• Extracted page text data:
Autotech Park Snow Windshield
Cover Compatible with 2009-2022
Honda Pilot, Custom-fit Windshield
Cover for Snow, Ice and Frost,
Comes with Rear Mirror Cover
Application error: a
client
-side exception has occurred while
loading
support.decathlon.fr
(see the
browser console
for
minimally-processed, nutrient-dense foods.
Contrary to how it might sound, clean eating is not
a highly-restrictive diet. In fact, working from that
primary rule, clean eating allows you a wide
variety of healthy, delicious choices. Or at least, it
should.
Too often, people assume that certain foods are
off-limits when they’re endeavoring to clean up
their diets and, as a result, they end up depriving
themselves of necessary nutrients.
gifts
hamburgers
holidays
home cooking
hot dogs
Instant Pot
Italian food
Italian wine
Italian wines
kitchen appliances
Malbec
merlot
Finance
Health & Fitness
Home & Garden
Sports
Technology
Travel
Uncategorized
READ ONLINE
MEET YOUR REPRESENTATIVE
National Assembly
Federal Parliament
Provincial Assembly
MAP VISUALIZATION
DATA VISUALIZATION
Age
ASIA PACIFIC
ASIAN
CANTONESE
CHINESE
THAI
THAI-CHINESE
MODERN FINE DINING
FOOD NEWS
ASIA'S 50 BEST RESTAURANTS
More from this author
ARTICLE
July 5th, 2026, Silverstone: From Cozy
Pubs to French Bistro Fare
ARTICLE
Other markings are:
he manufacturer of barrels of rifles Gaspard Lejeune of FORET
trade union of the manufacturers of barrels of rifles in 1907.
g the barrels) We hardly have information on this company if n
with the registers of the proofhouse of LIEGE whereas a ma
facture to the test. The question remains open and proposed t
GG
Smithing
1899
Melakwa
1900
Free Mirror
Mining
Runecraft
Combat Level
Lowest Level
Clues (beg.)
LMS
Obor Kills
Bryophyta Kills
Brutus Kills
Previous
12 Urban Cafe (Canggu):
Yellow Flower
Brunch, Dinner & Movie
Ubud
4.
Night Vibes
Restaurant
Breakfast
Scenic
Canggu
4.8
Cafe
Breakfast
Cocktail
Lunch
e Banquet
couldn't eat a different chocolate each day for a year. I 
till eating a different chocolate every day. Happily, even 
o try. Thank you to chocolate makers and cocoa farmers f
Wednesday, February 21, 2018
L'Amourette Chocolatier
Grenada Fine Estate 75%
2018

• Task goal:
Print the data in full. Match it exactly.

• The completed task:
Autotech Park Snow Windshield
Cover Compatible with 2009-2022
Honda Pilot, Custom-fit Windshield
Cover for Snow, Ice and Frost,
Comes with Rear Mirror Cover
Application error: a
client
-side exception has occurred while
loading
support.decathlon.fr
(see the
browser console
for
minimally-processed, nutrient-dense foods.
Contrary to how it might sound, clean eating is not
a highly-restrictive diet. In fact, working from that
primary rule, clean eating allows you a wide
variety of healthy, delicious choices. Or at least, it
should.
Too often, people assume that certain foods are
off-limits when they’re endeavoring to clean up
their diets and, as a result, they end up depriving
themselves of necessary nutrients.
gifts
hamburgers
holidays
home cooking
hot dogs
Instant Pot
Italian food
Italian wine
Italian wines
kitchen appliances
Malbec
merlot
Finance
Health & Fitness
Home & Garden
Sports
Technology
Travel
Uncategorized
READ ONLINE
MEET YOUR REPRESENTATIVE
National Assembly
Federal Parliament
Provincial Assembly
MAP VISUALIZATION
DATA VISUALIZATION
Age
ASIA PACIFIC
ASIAN
CANTONESE
CHINESE
THAI
THAI-CHINESE
MODERN FINE DINING
FOOD NEWS
ASIA'S 50 BEST RESTAURANTS
More from this author
ARTICLE
July 5th, 2026, Silverstone: From Cozy
Pubs to French Bistro Fare
ARTICLE
Other markings are:
he manufacturer of barrels of rifles Gaspard Lejeune of FORET
trade union of the manufacturers of barrels of rifles in 1907.
g the barrels) We hardly have information on this company if n
with the registers of the proofhouse of LIEGE whereas a ma
facture to the test. The question remains open and proposed t
GG
Smithing
1899
Melakwa
1900
Free Mirror
Mining
Runecraft
Combat Level
Lowest Level
Clues (beg.)
LMS
Obor Kills
Bryophyta Kills
Brutus Kills
Previous
12 Urban Cafe (Canggu):
Yellow Flower
Brunch, Dinner & Movie
Ubud
4.
Night Vibes
Restaurant
Breakfast
Scenic
Canggu
4.8
Cafe
Breakfast
Cocktail
Lunch
e Banquet
couldn't eat a different chocolate each day for a year. I 
till eating a different chocolate every day. Happily, even 
o try. Thank you to chocolate makers and cocoa farmers f
Wednesday, February 21, 2018
L'Amourette Chocolatier
Grenada Fine Estate 75%
2018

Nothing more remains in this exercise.